Vrachori, modern-day Agrinio, was an important town in West-Central Greece. It contained, besides the Christian population, some five hundred Muslim families and about two hundred Jews. The massacres in Vrachori commenced with the Jews, and soon Muslims shared the same fate.

===Aegean Islands===
There were also massacres towards the Muslim inhabitants of the islands in the Aegean Sea, in the early years of the Greek revolt. According to historian William St. Clair, one of the aims of the Greek revolutionaries was to embroil as many Greek communities as possible in their struggle. Their technique was "to engineer some atrocity against the local Turkish population", so that these different Greek communities would have to ally themselves with the revolutionaries fearing a retaliation from the Ottomans. In such a case, in March 1821, Greeks from Samos island had landed in the Chios and attacked the Muslim population living in that island.

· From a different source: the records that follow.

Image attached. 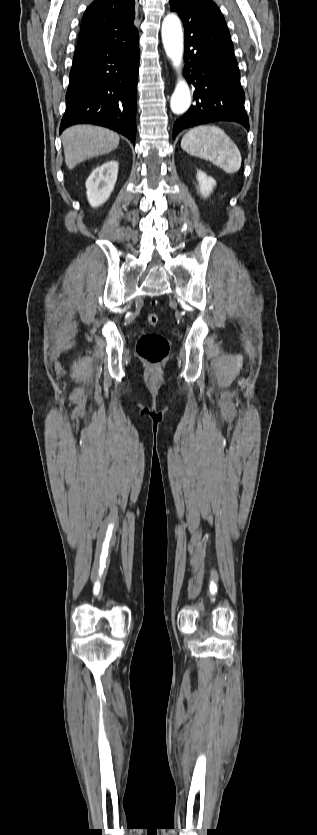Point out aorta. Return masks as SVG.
Masks as SVG:
<instances>
[{
  "instance_id": "aorta-1",
  "label": "aorta",
  "mask_w": 317,
  "mask_h": 835,
  "mask_svg": "<svg viewBox=\"0 0 317 835\" xmlns=\"http://www.w3.org/2000/svg\"><path fill=\"white\" fill-rule=\"evenodd\" d=\"M161 33L165 53L171 59L178 76L170 107L174 114L181 115L191 105V93L187 82L181 76L183 32L179 18L174 14H168L163 20Z\"/></svg>"
}]
</instances>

The crews and passengers of Turkish ships captured by Greek cruisers were often put to death: two Ηydriot brigs captured a Turkish ship laden with a valuable cargo, and carrying a number of passengers. Among these was a recently deposed Sheikh-ul-Islam, or patriarch of the Orthodox Muslims, who was said to be going to Mecca for pilgrimage. It was his efforts to prevent the cruel reprisals which, at Constantinople, followed the news of the massacres in Peloponnese, which brought him into disfavor, and caused his exile. There were also several other Turkish families on board. British historian of the Greek revolt, W. Alison Phillips, noted (drawing from Finlay): "The Hydriots murdered them all in cold blood, helpless old men, ladies of rank, beautiful slaves, and little children were butchered like cattle. The venerable old man, whose crime had been an excess of zeal on behalf of the Greeks, was forced to see his family outraged and murdered before his eyes."

==Massacres of Jews==

Steven Bowman claims that despite the fact that many Jews were killed, they were not targeted specifically: "Such a tragedy seems to be more a side-effect of the butchering of the Turks of Tripolis, the last Ottoman stronghold in the South where the Jews had taken refuge from the fighting, than a specific action against Jews per se." However, in the case of Vrachori, a massacre of a Jewish population occurred first, and the Jewish population in the Peloponnese regardless was effectively decimated, unlike that of the considerable Jewish populations of the Aegean, Epirus and other areas of Greece in the several following conflicts between Greeks and the Ottomans later in the century. Many Jews within Greece and throughout Europe were however supporters of the Greek revolt, and many assisted the Greek cause. Following the state's establishment, it also then attracted many Jewish immigrants from the Ottoman Empire, as one of the first European states in the world to grant legal equality to Jews.